===== PROVIDED DATA

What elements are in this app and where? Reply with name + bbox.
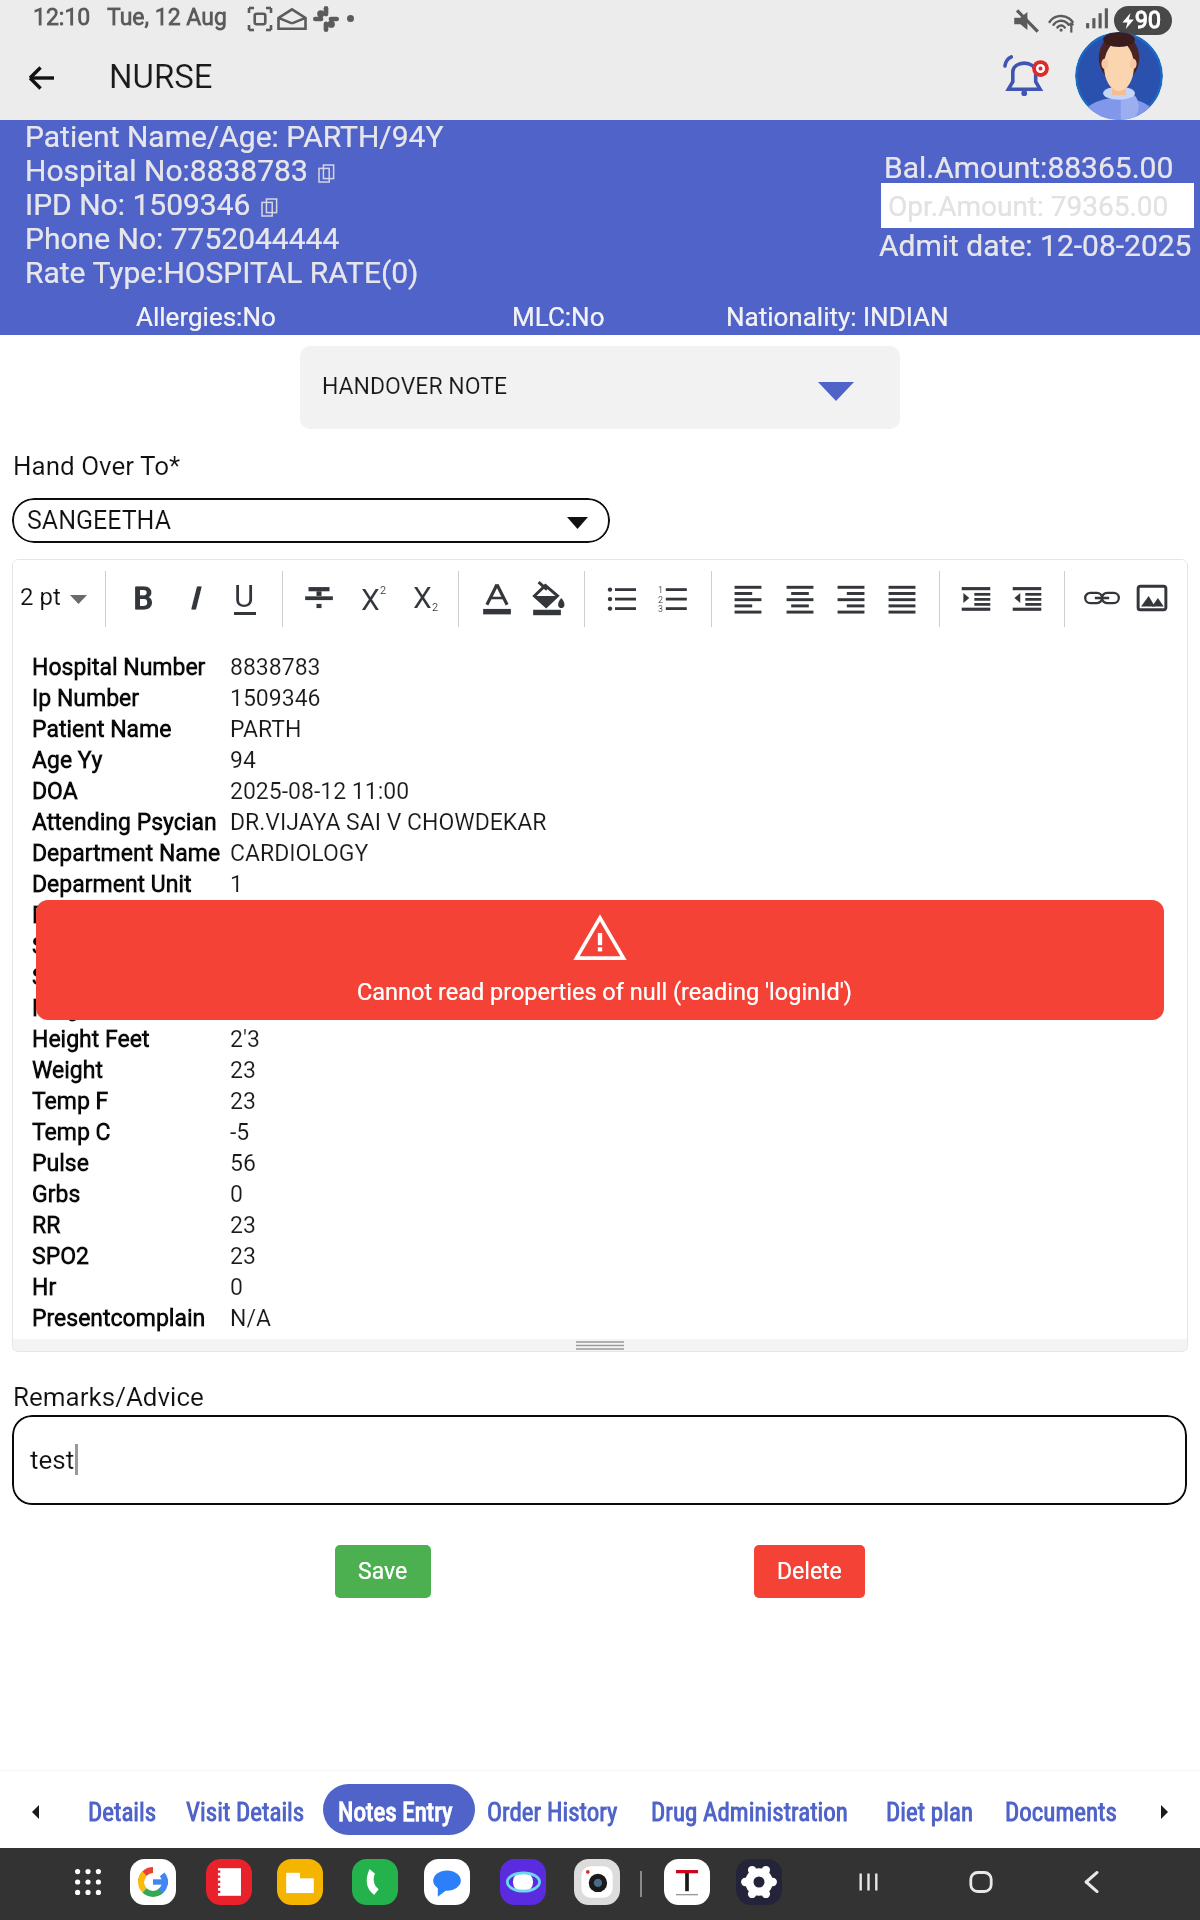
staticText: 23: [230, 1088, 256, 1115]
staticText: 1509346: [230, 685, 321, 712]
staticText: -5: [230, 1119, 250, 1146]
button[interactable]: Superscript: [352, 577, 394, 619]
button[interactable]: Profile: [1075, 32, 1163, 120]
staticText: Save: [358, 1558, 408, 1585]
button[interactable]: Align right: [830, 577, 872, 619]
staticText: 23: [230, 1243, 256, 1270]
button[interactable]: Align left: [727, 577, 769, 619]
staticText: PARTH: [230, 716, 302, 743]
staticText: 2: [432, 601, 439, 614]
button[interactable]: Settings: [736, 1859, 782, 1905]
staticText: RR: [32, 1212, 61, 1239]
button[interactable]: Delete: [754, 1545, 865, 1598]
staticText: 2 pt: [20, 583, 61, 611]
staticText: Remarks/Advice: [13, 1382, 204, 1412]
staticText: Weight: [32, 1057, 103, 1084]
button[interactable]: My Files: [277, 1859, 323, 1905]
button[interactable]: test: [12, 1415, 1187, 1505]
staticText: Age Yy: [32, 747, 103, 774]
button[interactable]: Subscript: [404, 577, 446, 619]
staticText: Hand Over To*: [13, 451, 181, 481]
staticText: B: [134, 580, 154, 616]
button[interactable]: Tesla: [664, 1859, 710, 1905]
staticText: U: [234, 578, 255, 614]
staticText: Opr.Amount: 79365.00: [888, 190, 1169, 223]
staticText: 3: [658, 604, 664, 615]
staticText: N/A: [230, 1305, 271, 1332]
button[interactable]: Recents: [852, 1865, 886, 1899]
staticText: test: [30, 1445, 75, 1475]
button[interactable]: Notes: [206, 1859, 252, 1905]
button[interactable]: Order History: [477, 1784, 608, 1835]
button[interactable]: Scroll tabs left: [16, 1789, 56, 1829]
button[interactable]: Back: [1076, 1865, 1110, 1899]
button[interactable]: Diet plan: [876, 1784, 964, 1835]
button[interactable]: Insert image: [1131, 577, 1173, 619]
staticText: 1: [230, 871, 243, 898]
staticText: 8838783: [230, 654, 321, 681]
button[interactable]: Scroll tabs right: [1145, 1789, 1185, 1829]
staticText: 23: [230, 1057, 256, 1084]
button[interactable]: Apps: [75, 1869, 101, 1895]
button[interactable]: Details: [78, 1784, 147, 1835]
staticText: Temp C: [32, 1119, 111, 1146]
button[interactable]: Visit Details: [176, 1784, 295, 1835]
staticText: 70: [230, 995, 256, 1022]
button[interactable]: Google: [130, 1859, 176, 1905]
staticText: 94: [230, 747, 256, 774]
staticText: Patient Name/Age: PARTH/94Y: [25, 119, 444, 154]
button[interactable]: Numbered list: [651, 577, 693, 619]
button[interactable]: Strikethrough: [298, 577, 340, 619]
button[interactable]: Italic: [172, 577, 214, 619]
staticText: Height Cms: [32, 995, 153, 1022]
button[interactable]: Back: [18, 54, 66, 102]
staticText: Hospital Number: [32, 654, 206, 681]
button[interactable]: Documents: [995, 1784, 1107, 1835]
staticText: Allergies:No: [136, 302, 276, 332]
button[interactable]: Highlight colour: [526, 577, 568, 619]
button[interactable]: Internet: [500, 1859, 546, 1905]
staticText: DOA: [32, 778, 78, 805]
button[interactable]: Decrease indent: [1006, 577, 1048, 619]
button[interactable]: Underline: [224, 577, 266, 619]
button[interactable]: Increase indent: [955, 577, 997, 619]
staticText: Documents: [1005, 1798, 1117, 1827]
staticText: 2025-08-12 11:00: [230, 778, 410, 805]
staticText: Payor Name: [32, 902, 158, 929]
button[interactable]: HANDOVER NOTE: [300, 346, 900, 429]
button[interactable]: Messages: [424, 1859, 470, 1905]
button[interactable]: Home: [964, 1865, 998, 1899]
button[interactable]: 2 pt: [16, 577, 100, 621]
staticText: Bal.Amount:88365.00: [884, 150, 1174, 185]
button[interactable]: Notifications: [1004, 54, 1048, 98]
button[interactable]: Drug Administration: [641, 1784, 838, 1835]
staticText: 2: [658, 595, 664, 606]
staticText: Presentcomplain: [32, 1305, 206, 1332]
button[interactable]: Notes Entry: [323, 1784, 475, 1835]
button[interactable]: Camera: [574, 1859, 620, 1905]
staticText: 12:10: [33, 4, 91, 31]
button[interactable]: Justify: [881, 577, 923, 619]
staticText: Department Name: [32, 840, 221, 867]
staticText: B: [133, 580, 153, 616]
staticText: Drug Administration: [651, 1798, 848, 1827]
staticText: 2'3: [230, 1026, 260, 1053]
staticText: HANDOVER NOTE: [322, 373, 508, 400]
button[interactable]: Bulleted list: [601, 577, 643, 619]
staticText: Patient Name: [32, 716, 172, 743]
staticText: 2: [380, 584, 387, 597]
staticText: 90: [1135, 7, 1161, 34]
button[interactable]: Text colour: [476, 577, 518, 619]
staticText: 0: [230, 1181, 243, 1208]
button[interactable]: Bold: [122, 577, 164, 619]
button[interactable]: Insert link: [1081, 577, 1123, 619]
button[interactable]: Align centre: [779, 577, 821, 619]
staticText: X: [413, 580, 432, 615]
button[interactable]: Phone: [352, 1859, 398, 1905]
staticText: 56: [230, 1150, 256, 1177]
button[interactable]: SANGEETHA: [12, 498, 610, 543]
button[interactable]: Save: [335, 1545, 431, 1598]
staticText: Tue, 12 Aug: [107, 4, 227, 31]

==========

#### EXERCISE DIRECTIONS
Repeat every line of the data exactly, but do not include pictures.

#### RESULT OF THIS EXERCISE
What elements are in this app and where? Reply with name + bbox.
staticText: 23: [230, 1088, 256, 1115]
staticText: 1509346: [230, 685, 321, 712]
staticText: -5: [230, 1119, 250, 1146]
button[interactable]: Superscript: [352, 577, 394, 619]
button[interactable]: Profile: [1075, 32, 1163, 120]
staticText: Save: [358, 1558, 408, 1585]
button[interactable]: Align right: [830, 577, 872, 619]
staticText: 23: [230, 1243, 256, 1270]
button[interactable]: Align left: [727, 577, 769, 619]
staticText: PARTH: [230, 716, 302, 743]
staticText: 2: [432, 601, 439, 614]
button[interactable]: Settings: [736, 1859, 782, 1905]
staticText: RR: [32, 1212, 61, 1239]
button[interactable]: Delete: [754, 1545, 865, 1598]
staticText: 2 pt: [20, 583, 61, 611]
staticText: Remarks/Advice: [13, 1382, 204, 1412]
staticText: Weight: [32, 1057, 103, 1084]
button[interactable]: My Files: [277, 1859, 323, 1905]
button[interactable]: test: [12, 1415, 1187, 1505]
staticText: Age Yy: [32, 747, 103, 774]
button[interactable]: Subscript: [404, 577, 446, 619]
staticText: Hand Over To*: [13, 451, 181, 481]
staticText: B: [134, 580, 154, 616]
button[interactable]: Tesla: [664, 1859, 710, 1905]
staticText: U: [234, 578, 255, 614]
staticText: Opr.Amount: 79365.00: [888, 190, 1169, 223]
staticText: 3: [658, 604, 664, 615]
staticText: N/A: [230, 1305, 271, 1332]
button[interactable]: Recents: [852, 1865, 886, 1899]
staticText: test: [30, 1445, 75, 1475]
button[interactable]: Notes: [206, 1859, 252, 1905]
button[interactable]: Order History: [477, 1784, 608, 1835]
button[interactable]: Scroll tabs left: [16, 1789, 56, 1829]
button[interactable]: Back: [1076, 1865, 1110, 1899]
button[interactable]: Diet plan: [876, 1784, 964, 1835]
button[interactable]: Insert image: [1131, 577, 1173, 619]
staticText: 1: [230, 871, 243, 898]
staticText: 8838783: [230, 654, 321, 681]
button[interactable]: Scroll tabs right: [1145, 1789, 1185, 1829]
staticText: 23: [230, 1057, 256, 1084]
button[interactable]: Apps: [75, 1869, 101, 1895]
button[interactable]: Details: [78, 1784, 147, 1835]
staticText: Temp C: [32, 1119, 111, 1146]
button[interactable]: Visit Details: [176, 1784, 295, 1835]
staticText: 70: [230, 995, 256, 1022]
button[interactable]: Google: [130, 1859, 176, 1905]
staticText: 94: [230, 747, 256, 774]
staticText: Patient Name/Age: PARTH/94Y: [25, 119, 444, 154]
button[interactable]: Numbered list: [651, 577, 693, 619]
button[interactable]: Strikethrough: [298, 577, 340, 619]
button[interactable]: Italic: [172, 577, 214, 619]
staticText: Height Cms: [32, 995, 153, 1022]
button[interactable]: Back: [18, 54, 66, 102]
staticText: Hospital Number: [32, 654, 206, 681]
button[interactable]: Documents: [995, 1784, 1107, 1835]
staticText: Allergies:No: [136, 302, 276, 332]
button[interactable]: Highlight colour: [526, 577, 568, 619]
button[interactable]: Internet: [500, 1859, 546, 1905]
staticText: DOA: [32, 778, 78, 805]
button[interactable]: Decrease indent: [1006, 577, 1048, 619]
button[interactable]: Underline: [224, 577, 266, 619]
button[interactable]: Increase indent: [955, 577, 997, 619]
staticText: Documents: [1005, 1798, 1117, 1827]
staticText: 2025-08-12 11:00: [230, 778, 410, 805]
staticText: Payor Name: [32, 902, 158, 929]
button[interactable]: HANDOVER NOTE: [300, 346, 900, 429]
button[interactable]: Messages: [424, 1859, 470, 1905]
button[interactable]: Home: [964, 1865, 998, 1899]
button[interactable]: 2 pt: [16, 577, 100, 621]
staticText: Bal.Amount:88365.00: [884, 150, 1174, 185]
button[interactable]: Notifications: [1004, 54, 1048, 98]
button[interactable]: Drug Administration: [641, 1784, 838, 1835]
staticText: 2: [658, 595, 664, 606]
staticText: Presentcomplain: [32, 1305, 206, 1332]
button[interactable]: Notes Entry: [323, 1784, 475, 1835]
button[interactable]: Camera: [574, 1859, 620, 1905]
staticText: 12:10: [33, 4, 91, 31]
button[interactable]: Justify: [881, 577, 923, 619]
staticText: Department Name: [32, 840, 221, 867]
staticText: B: [133, 580, 153, 616]
staticText: Drug Administration: [651, 1798, 848, 1827]
staticText: 2'3: [230, 1026, 260, 1053]
staticText: HANDOVER NOTE: [322, 373, 508, 400]
button[interactable]: Bulleted list: [601, 577, 643, 619]
staticText: Patient Name: [32, 716, 172, 743]
staticText: 2: [380, 584, 387, 597]
staticText: 90: [1135, 7, 1161, 34]
button[interactable]: Text colour: [476, 577, 518, 619]
staticText: 0: [230, 1181, 243, 1208]
button[interactable]: Bold: [122, 577, 164, 619]
button[interactable]: Insert link: [1081, 577, 1123, 619]
button[interactable]: Align centre: [779, 577, 821, 619]
staticText: X: [413, 580, 432, 615]
button[interactable]: Phone: [352, 1859, 398, 1905]
staticText: 56: [230, 1150, 256, 1177]
button[interactable]: SANGEETHA: [12, 498, 610, 543]
button[interactable]: Save: [335, 1545, 431, 1598]
staticText: Tue, 12 Aug: [107, 4, 227, 31]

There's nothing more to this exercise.